Sunday, July 15, 2012

A primeira vez que ouvi falar em "Ascendino Reis"

A primeira vez que ouvi falar em "Ascendino Reis" foi em junho de 1954. Porque a escola em que eu ingressei era o Ginásio Estadual do Tatuapé e assim dizia na caderneta escolar.

O nome deve ter sido mudado no primeiro semestre de 1954. Descobri em junho, durante as provas parciais. Porque todo ano, em junho e novembro, havia as temidas "primeiras provas parciais", que a gente chamava "exames de junho". Temidas porque tinham peso maior no cômputo da média final do ano.

As provas parciais eram feitas em papel timbrado, fornecido pelo governo do Estado e os alunos tinham de preencher com seus nomes, números, identificação da série cursada e nome do estabelecimento. Eu estava na primeira série "D" e a primeira prova para nós foi Geografia, matéria ensinada pelo professor Eli Piccolo, um sujeito muito competente e formal, e normalmente de bom humor. Como era primeira vez que fazíamos aquilo, coube ele a tarefa de nos ensinar a preencher o cabeçalho (e, por falar nisso, ensinar aos menos letrados que era "cabeçalho" não "cabeçário". Então, nos explicou, metodicamente, como era seu hábito, que era para escrever "Ginásio Estadual, abre aspas, Professor Ascendino, escrito com esse e depois cê, Reis fecha aspas". 

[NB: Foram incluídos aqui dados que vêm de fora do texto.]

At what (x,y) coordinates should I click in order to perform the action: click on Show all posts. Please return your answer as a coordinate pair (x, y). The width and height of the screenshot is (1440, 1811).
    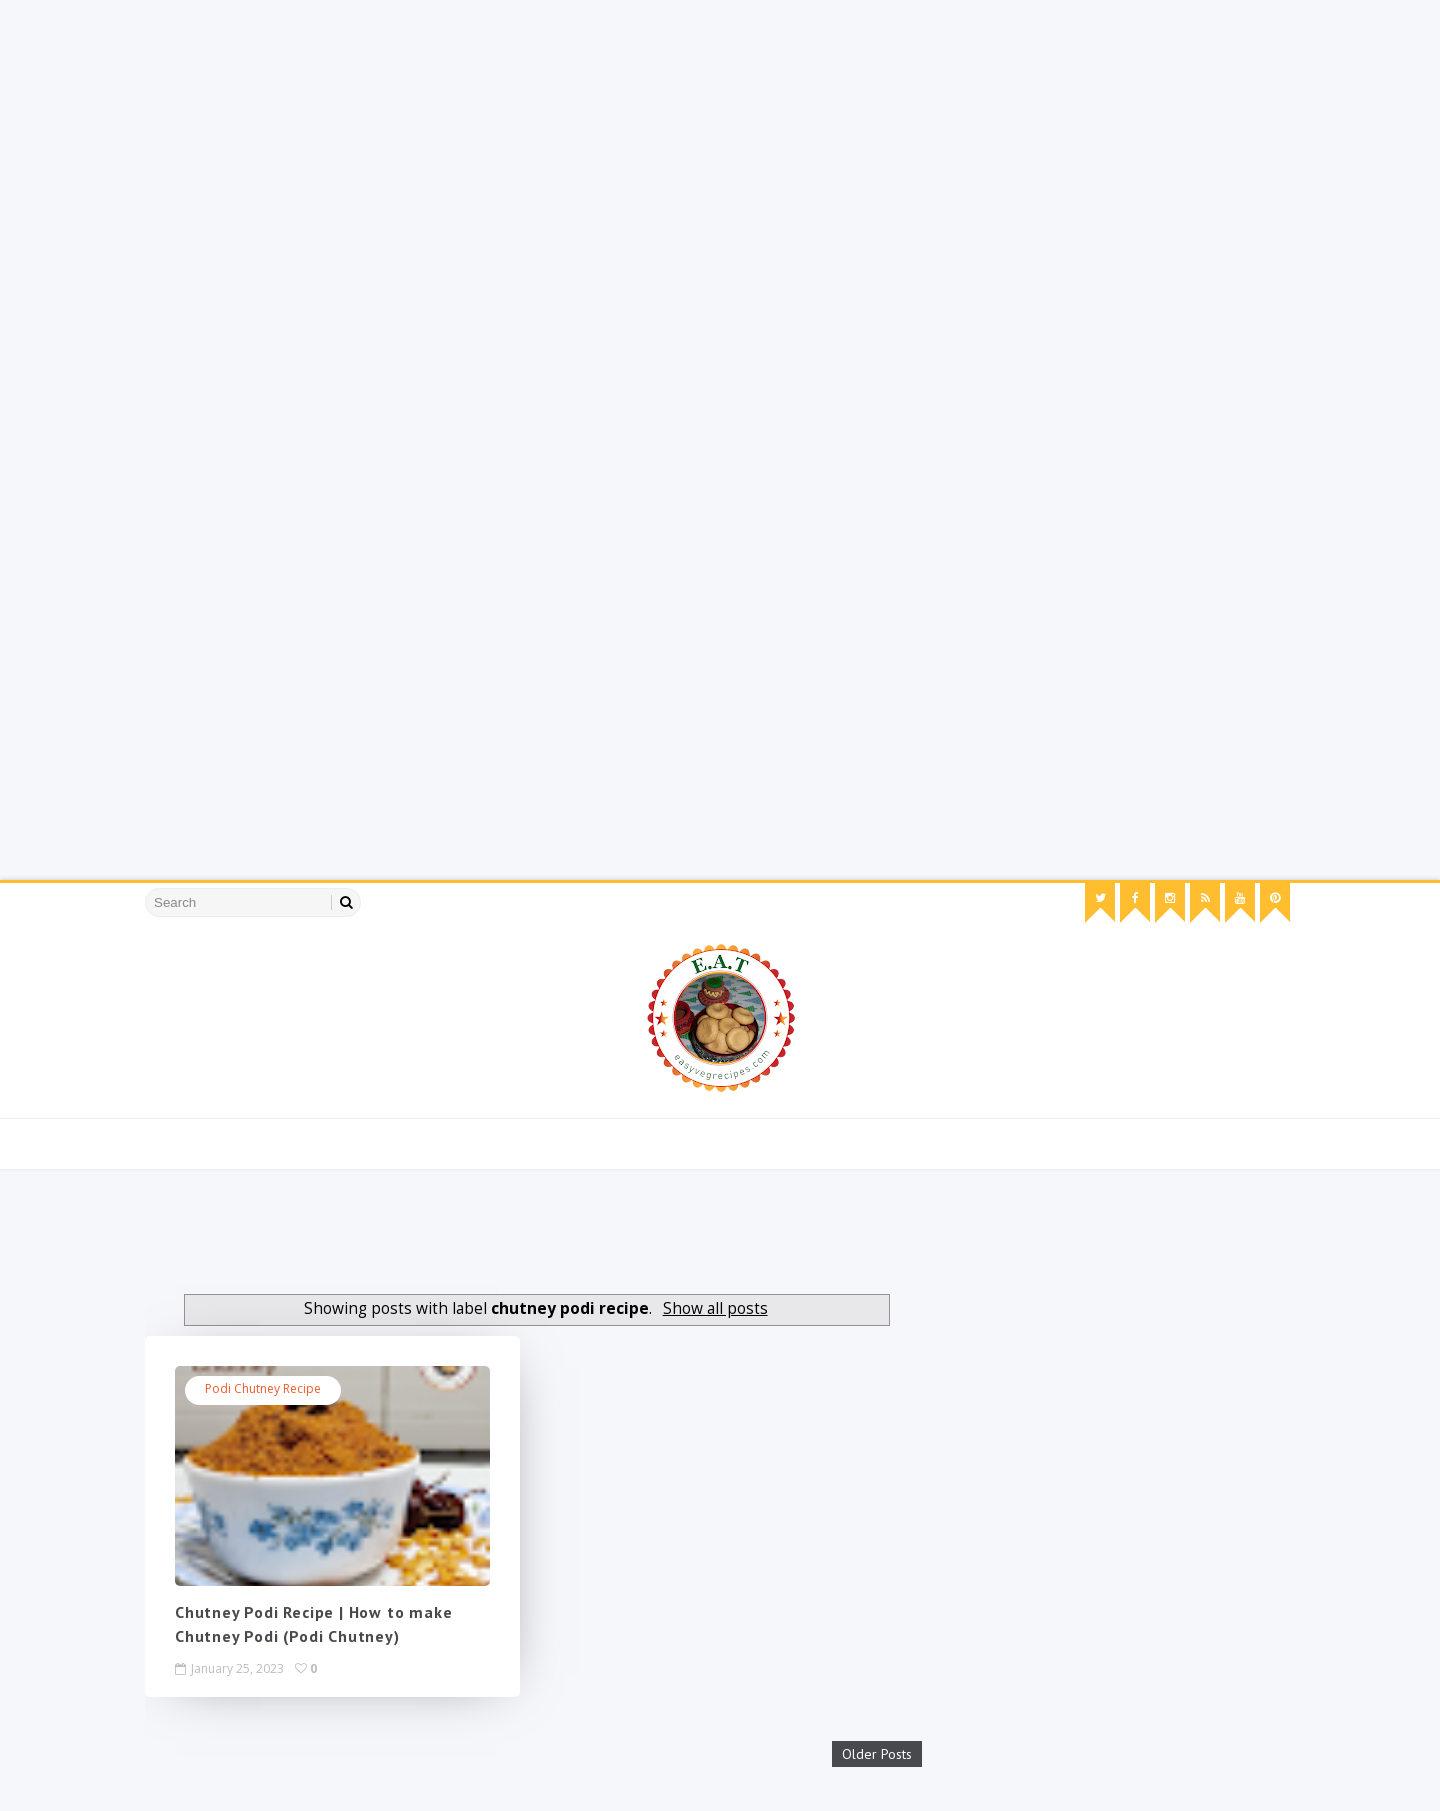     Looking at the image, I should click on (715, 1308).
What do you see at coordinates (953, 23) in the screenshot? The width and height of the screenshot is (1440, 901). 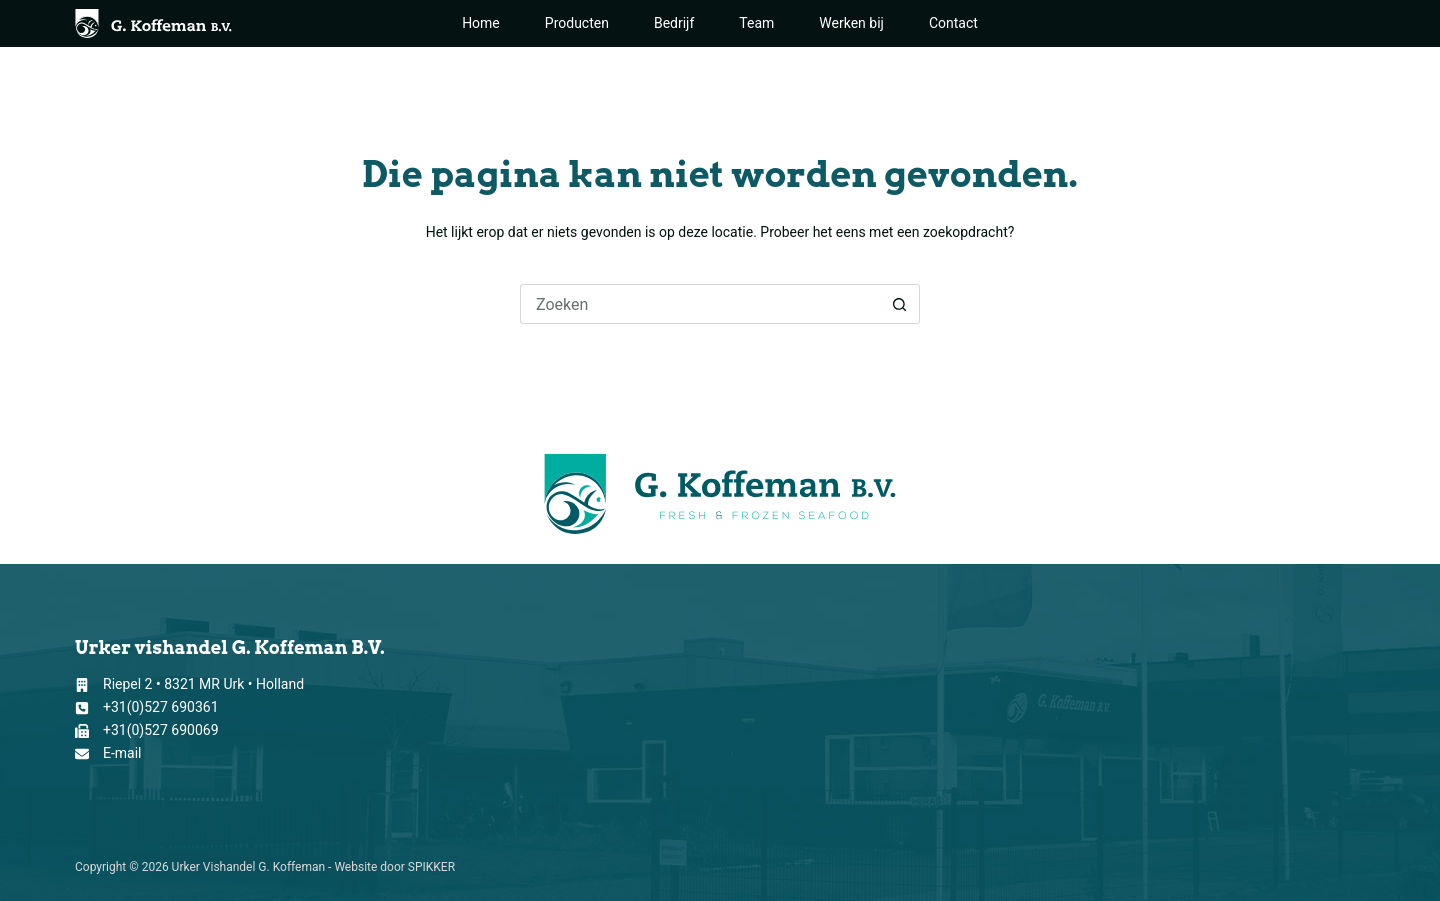 I see `Contact` at bounding box center [953, 23].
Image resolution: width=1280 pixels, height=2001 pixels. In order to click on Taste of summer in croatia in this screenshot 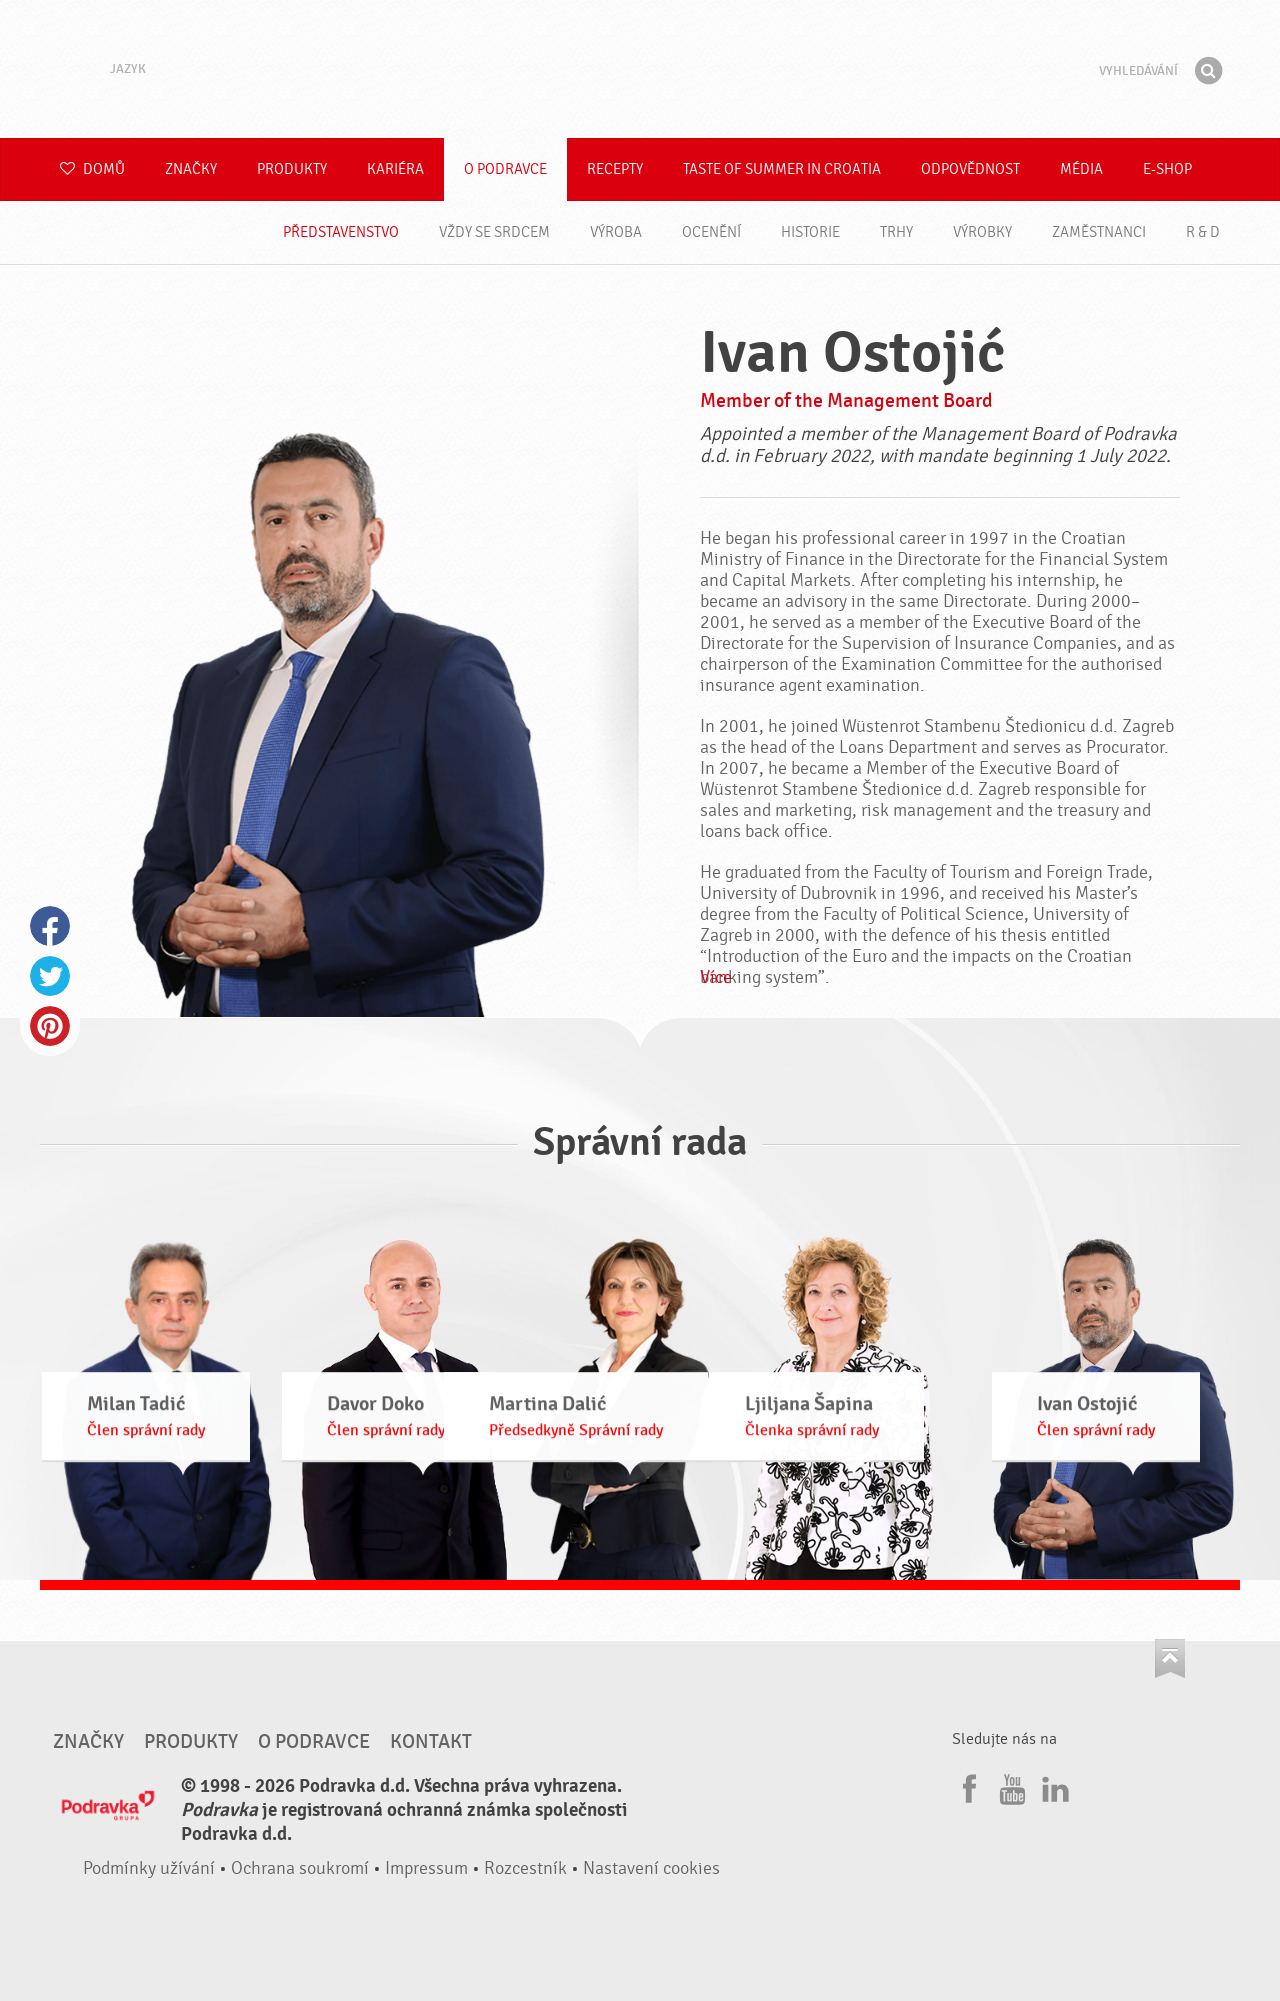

Achei o nome ridículo. Como alguém pode se chamar Ascendino? 

Depois, com a criação do curso Científico, a escola passou a chamar-se Colégio Estadual "Professor Ascendino Reis". Mais tarde, não sei quando, virou Colégio Estadual e Escola Normal "Professor Ascendino Reis" . Depois, recebeu o nome de Instituto de Educação "Professor Ascendino Reis" e aí perdi a pista.

Em algum momento, houve outro Ginásio Estadual do Tatuapé, mas é bem posterior.